Posted to commits@spark.apache.org by mr...@apache.org on 2023/09/07 04:16:27 UTC

[spark] branch master updated: [SPARK-44845][YARN][DEPLOY] Fix file system uri comparison function

This is an automated email from the ASF dual-hosted git repository.

mridulm80 pushed a commit to branch master
in repository https://gitbox.apache.org/repos/asf/spark.git


The following commit(s) were added to refs/heads/master by this push:
     new 622bbf2e292 [SPARK-44845][YARN][DEPLOY] Fix file system uri comparison function
622bbf2e292 is described below

commit 622bbf2e29262c34021cb38c4c70f8eed258999b
Author: zekai-li <58...@users.noreply.github.com>
AuthorDate: Wed Sep 6 23:15:53 2023 -0500

    [SPARK-44845][YARN][DEPLOY] Fix file system uri comparison function
    
    ### What changes were proposed in this pull request?
    What changes were proposed in this pull request?
    
    ### Why are the changes needed?
    
    In the org.apache.spark.deploy.yarn.Client#compareUri method, hdfs://hadoop81:8020 and hdfs://192.168.0.81:8020 are regarded as different file systems (hadoop81 corresponds to 192.168.0.81).
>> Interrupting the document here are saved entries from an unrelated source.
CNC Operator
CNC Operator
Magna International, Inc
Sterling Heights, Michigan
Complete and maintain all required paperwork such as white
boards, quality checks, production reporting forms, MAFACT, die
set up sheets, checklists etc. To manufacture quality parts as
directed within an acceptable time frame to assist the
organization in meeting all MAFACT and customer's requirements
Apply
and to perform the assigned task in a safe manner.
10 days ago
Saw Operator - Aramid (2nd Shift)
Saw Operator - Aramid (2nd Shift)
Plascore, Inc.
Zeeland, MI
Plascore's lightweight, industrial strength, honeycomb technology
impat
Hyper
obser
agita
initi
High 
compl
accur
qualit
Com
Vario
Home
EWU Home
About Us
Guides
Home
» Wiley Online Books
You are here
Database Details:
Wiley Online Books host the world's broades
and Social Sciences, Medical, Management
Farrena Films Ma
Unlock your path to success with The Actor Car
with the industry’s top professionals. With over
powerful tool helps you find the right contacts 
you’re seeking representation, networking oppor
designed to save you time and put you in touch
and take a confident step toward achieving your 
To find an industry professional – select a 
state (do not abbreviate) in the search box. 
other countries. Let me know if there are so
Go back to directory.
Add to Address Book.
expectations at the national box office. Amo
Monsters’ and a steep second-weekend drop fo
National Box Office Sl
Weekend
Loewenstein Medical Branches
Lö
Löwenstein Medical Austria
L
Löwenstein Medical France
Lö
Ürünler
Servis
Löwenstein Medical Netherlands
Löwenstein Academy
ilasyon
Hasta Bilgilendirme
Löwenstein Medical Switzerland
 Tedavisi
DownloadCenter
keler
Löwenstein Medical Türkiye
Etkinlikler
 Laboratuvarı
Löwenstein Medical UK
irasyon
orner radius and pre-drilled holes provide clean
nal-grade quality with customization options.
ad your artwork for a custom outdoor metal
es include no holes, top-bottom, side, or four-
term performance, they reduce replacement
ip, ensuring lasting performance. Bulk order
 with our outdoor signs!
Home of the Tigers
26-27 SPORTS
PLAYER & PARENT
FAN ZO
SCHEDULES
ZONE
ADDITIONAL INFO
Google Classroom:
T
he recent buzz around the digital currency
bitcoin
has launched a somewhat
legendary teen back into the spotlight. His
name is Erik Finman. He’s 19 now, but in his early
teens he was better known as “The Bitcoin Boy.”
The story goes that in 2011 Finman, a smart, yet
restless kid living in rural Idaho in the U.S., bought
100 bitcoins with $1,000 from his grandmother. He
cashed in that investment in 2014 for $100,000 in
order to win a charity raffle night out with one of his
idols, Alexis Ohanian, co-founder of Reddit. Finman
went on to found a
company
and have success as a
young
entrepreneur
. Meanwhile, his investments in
The specific reason is that in the last pr, different URIs of user information are also regarded as different file systems. Uri.getauthority is used to determine the user information, but authority contains the host so the URI above must be different from authority. To determine whether the user a [...]
    
    the last pr and issue link:
    https://issues.apache.org/jira/browse/SPARK-22587
    
    https://github.com/apache/spark/pull/19885
    
    ### Does this PR introduce _any_ user-facing change?
    
    ### How was this patch tested?
    
    Closes #42529 from zekai-li/master.
    
    Authored-by: zekai-li <58...@users.noreply.github.com>
    Signed-off-by: Mridul Muralidharan <mridul<at>gmail.com>
---
 .../yarn/src/main/scala/org/apache/spark/deploy/yarn/Client.scala  | 7 ++++---
 .../src/test/scala/org/apache/spark/deploy/yarn/ClientSuite.scala  | 5 +++--
 2 files changed, 7 insertions(+), 5 deletions(-)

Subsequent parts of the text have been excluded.